---------- WORKING DATA

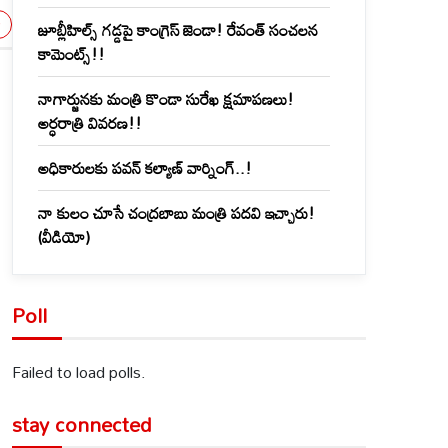
జూబ్లీహిల్స్‌ గడ్డపై కాంగ్రెస్ జెండా! రేవంత్ సంచలన
కామెంట్స్!!
నాగార్జునకు మంత్రి కొండా సురేఖ క్షమాపణలు!
అర్ధరాత్రి వివరణ!!
అధికారులకు పవన్ కల్యాణ్ వార్నింగ్..!
నా కులం చూసే చంద్రబాబు మంత్రి పదవి ఇచ్చారు!
(వీడియో)
Poll
Failed to load polls.
stay connected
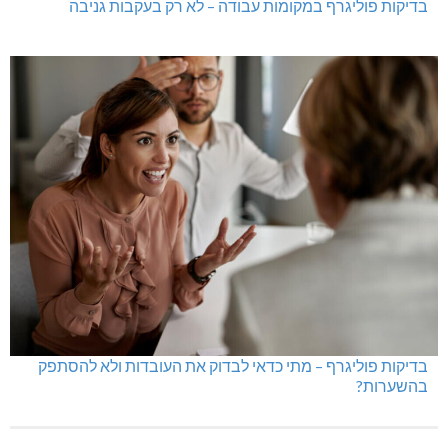
בדיקות פוליגרף במקומות עבודה – לא רק בעקבות גניבה
בדיקות פוליגרף – מתי כדאי לבדוק את העובדות ולא להסתפק
בהשערות?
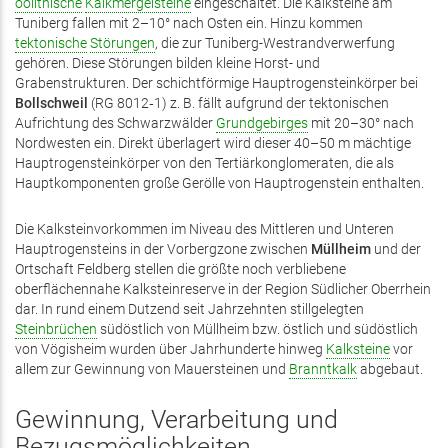
oolithische
Kalkmergelsteine
eingeschaltet. Die Kalksteine am
Tuniberg fallen mit 2–10° nach Osten ein. Hinzu kommen
tektonische
Störungen
, die zur Tuniberg-Westrandverwerfung
gehören. Diese Störungen bilden kleine Horst- und
Grabenstrukturen. Der schichtförmige Hauptrogensteinkörper bei
Bollschweil
(RG 8012‑1) z. B. fällt aufgrund der tektonischen
Aufrichtung des Schwarzwälder
Grundgebirges
mit 20–30° nach
Nordwesten ein. Direkt überlagert wird dieser 40–50 m mächtige
Hauptrogensteinkörper von den Tertiärkonglomeraten, die als
Hauptkomponenten große Gerölle von Hauptrogenstein enthalten.
Die Kalksteinvorkommen im Niveau des Mittleren und Unteren
Hauptrogensteins in der Vorbergzone zwischen
Müllheim
und der
Ortschaft Feldberg stellen die größte noch verbliebene
oberflächennahe Kalksteinreserve in der Region Südlicher Oberrhein
dar. In rund einem Dutzend seit Jahrzehnten stillgelegten
Steinbrüchen
südöstlich von Müllheim bzw. östlich und südöstlich
von Vögisheim wurden über Jahrhunderte hinweg
Kalksteine
vor
allem zur Gewinnung von Mauersteinen und
Branntkalk
abgebaut.
Gewinnung, Verarbeitung und
Bezugsmöglichkeiten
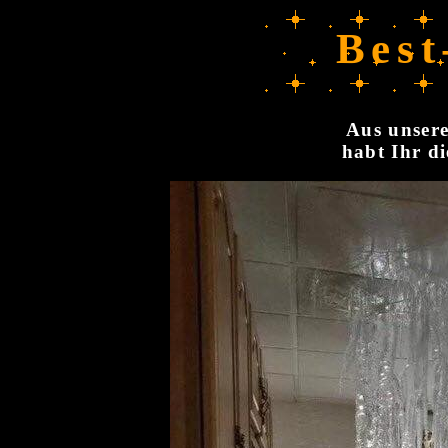
Best
Aus unsere
habt Ihr di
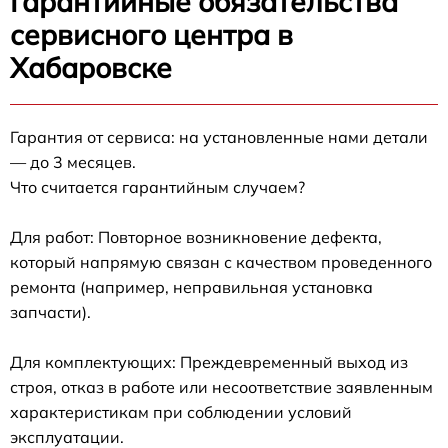
Гарантийные обязательства
сервисного центра в
Хабаровске
Гарантия от сервиса: на установленные нами детали
— до 3 месяцев.
Что считается гарантийным случаем?
Для работ: Повторное возникновение дефекта,
который напрямую связан с качеством проведенного
ремонта (например, неправильная установка
запчасти).
Для комплектующих: Преждевременный выход из
строя, отказ в работе или несоответствие заявленным
характеристикам при соблюдении условий
эксплуатации.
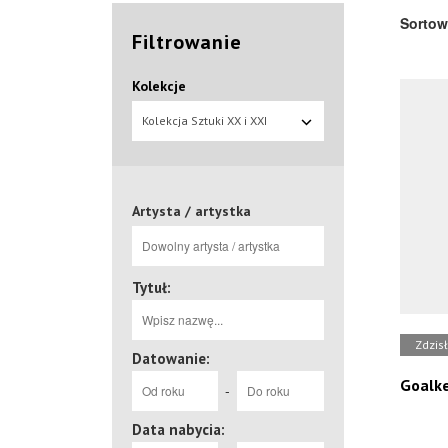
Sortow
Filtrowanie
Kolekcje
Kolekcja Sztuki XX i XXI
wieku
Artysta / artystka
Tytuł:
Zdzis
Datowanie:
Goalk
-
Data nabycia:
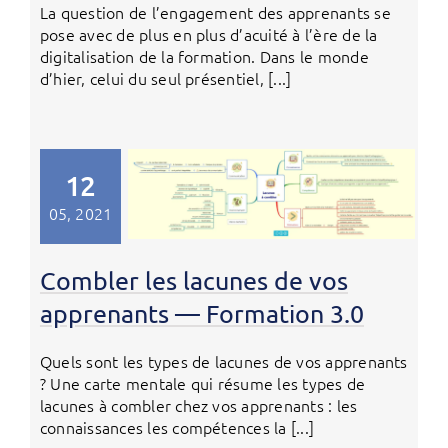
La question de l’engagement des apprenants se
pose avec de plus en plus d’acuité à l’ère de la
digitalisation de la formation. Dans le monde
d’hier, celui du seul présentiel, [...]
12
05, 2021
Combler les lacunes de vos
apprenants — Formation 3.0
Quels sont les types de lacunes de vos apprenants
? Une carte mentale qui résume les types de
lacunes à combler chez vos apprenants : les
connaissances les compétences la [...]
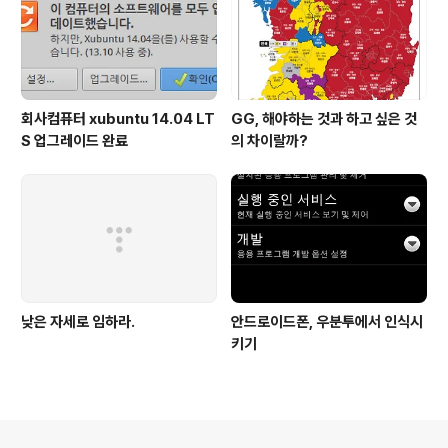
회사컴퓨터 xubuntu 14.04 LT
GG, 해야하는 것과 하고 싶은 것
S 업그레이드 완료
의 차이랄까?
낮은 자세로 임하라.
안드로이드폰, 우분투에서 인식시
키기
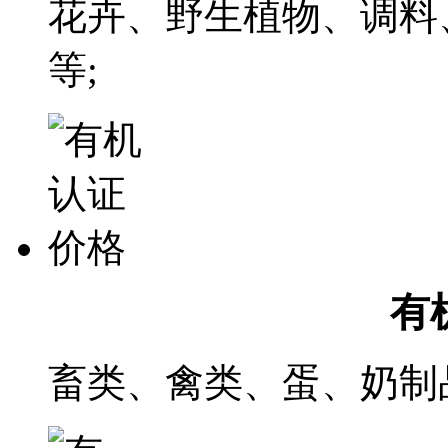
花卉、野生植物、调料
等;
有
畜类、禽类、蛋、奶制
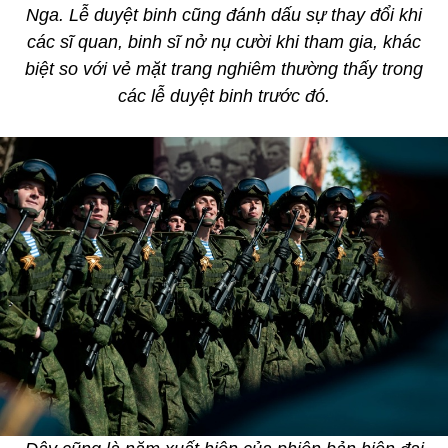
Nga. Lễ duyệt binh cũng đánh dấu sự thay đổi khi
các sĩ quan, binh sĩ nở nụ cười khi tham gia, khác
biệt so với vẻ mặt trang nghiêm thường thấy trong
các lễ duyệt binh trước đó.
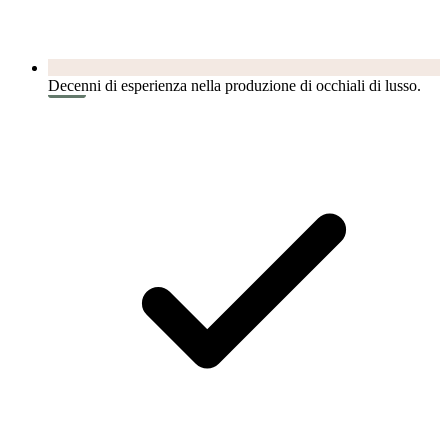
Decenni di esperienza nella produzione di occhiali di lusso.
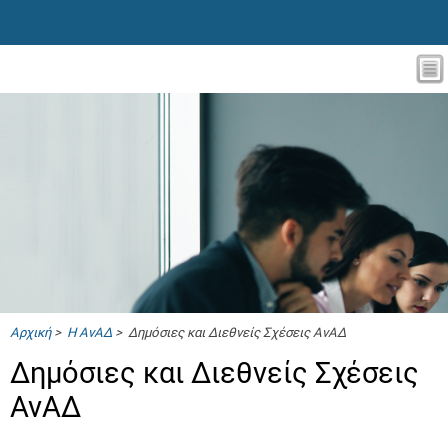
Αρχική
>
Η ΑνΑΔ
> Δημόσιες και Διεθνείς Σχέσεις ΑνΑΔ
Δημόσιες και Διεθνείς Σχέσεις
ΑνΑΔ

--------------------

**TASK OBJECTIVE:** Only the pictures are to be excluded; all other parts of the records above are to be given exactly.

**RESPONSE:**
జూబ్లీహిల్స్‌ గడ్డపై కాంగ్రెస్ జెండా! రేవంత్ సంచలన
కామెంట్స్!!
నాగార్జునకు మంత్రి కొండా సురేఖ క్షమాపణలు!
అర్ధరాత్రి వివరణ!!
అధికారులకు పవన్ కల్యాణ్ వార్నింగ్..!
నా కులం చూసే చంద్రబాబు మంత్రి పదవి ఇచ్చారు!
(వీడియో)
Poll
Failed to load polls.
stay connected
בדיקות פוליגרף במקומות עבודה – לא רק בעקבות גניבה
בדיקות פוליגרף – מתי כדאי לבדוק את העובדות ולא להסתפק
בהשערות?
oolithische
Kalkmergelsteine
eingeschaltet. Die Kalksteine am
Tuniberg fallen mit 2–10° nach Osten ein. Hinzu kommen
tektonische
Störungen
, die zur Tuniberg-Westrandverwerfung
gehören. Diese Störungen bilden kleine Horst- und
Grabenstrukturen. Der schichtförmige Hauptrogensteinkörper bei
Bollschweil
(RG 8012‑1) z. B. fällt aufgrund der tektonischen
Aufrichtung des Schwarzwälder
Grundgebirges
mit 20–30° nach
Nordwesten ein. Direkt überlagert wird dieser 40–50 m mächtige
Hauptrogensteinkörper von den Tertiärkonglomeraten, die als
Hauptkomponenten große Gerölle von Hauptrogenstein enthalten.
Die Kalksteinvorkommen im Niveau des Mittleren und Unteren
Hauptrogensteins in der Vorbergzone zwischen
Müllheim
und der
Ortschaft Feldberg stellen die größte noch verbliebene
oberflächennahe Kalksteinreserve in der Region Südlicher Oberrhein
dar. In rund einem Dutzend seit Jahrzehnten stillgelegten
Steinbrüchen
südöstlich von Müllheim bzw. östlich und südöstlich
von Vögisheim wurden über Jahrhunderte hinweg
Kalksteine
vor
allem zur Gewinnung von Mauersteinen und
Branntkalk
abgebaut.
Gewinnung, Verarbeitung und
Bezugsmöglichkeiten
Best
Aus unsere
habt Ihr di
Гарантийные обязательства
сервисного центра в
Хабаровске
Гарантия от сервиса: на установленные нами детали
— до 3 месяцев.
Что считается гарантийным случаем?
Для работ: Повторное возникновение дефекта,
который напрямую связан с качеством проведенного
ремонта (например, неправильная установка
запчасти).
Для комплектующих: Преждевременный выход из
строя, отказ в работе или несоответствие заявленным
характеристикам при соблюдении условий
эксплуатации.
Sortow
Filtrowanie
Kolekcje
Kolekcja Sztuki XX i XXI
wieku
Artysta / artystka
Tytuł:
Zdzis
Datowanie:
Goalk
-
Data nabycia:
La question de l’engagement des apprenants se
pose avec de plus en plus d’acuité à l’ère de la
digitalisation de la formation. Dans le monde
d’hier, celui du seul présentiel, [...]
12
05, 2021
Combler les lacunes de vos
apprenants — Formation 3.0
Quels sont les types de lacunes de vos apprenants
? Une carte mentale qui résume les types de
lacunes à combler chez vos apprenants : les
connaissances les compétences la [...]
회사컴퓨터 xubuntu 14.04 LT
GG, 해야하는 것과 하고 싶은 것
S 업그레이드 완료
의 차이랄까?
낮은 자세로 임하라.
안드로이드폰, 우분투에서 인식시
키기
花卉、野生植物、调料
等;
有
畜类、禽类、蛋、奶制
Nga. Lễ duyệt binh cũng đánh dấu sự thay đổi khi
các sĩ quan, binh sĩ nở nụ cười khi tham gia, khác
biệt so với vẻ mặt trang nghiêm thường thấy trong
các lễ duyệt binh trước đó.
Decenni di esperienza nella produzione di occhiali di lusso.
Αρχική
>
Η ΑνΑΔ
> Δημόσιες και Διεθνείς Σχέσεις ΑνΑΔ
Δημόσιες και Διεθνείς Σχέσεις
ΑνΑΔ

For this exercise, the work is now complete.